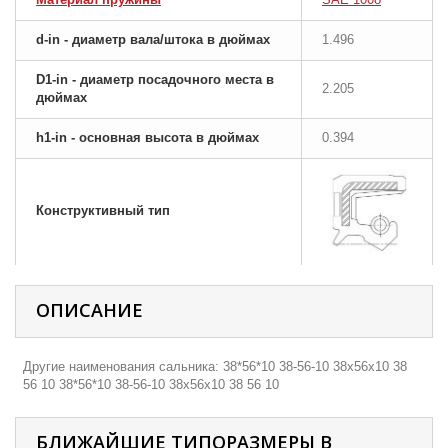
d-in - диаметр вала/штока в дюймах
1.496
D1-in - диаметр посадочного места в
2.205
дюймах
h1-in - основная высота в дюймах
0.394
Конструктивный тип
ОПИСАНИЕ
Другие наименования сальника: 38*56*10 38-56-10 38х56х10 38
56 10 38*56*10 38-56-10 38х56х10 38 56 10
БЛИЖАЙШИЕ ТИПОРАЗМЕРЫ В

+--

▸ **Your assignment**
Could you output every record above exactly as written, leaving out the pictures?

▸ **Exercise output**
d-in - диаметр вала/штока в дюймах
1.496
D1-in - диаметр посадочного места в
2.205
дюймах
h1-in - основная высота в дюймах
0.394
Конструктивный тип
ОПИСАНИЕ
Другие наименования сальника: 38*56*10 38-56-10 38х56х10 38
56 10 38*56*10 38-56-10 38х56х10 38 56 10
БЛИЖАЙШИЕ ТИПОРАЗМЕРЫ В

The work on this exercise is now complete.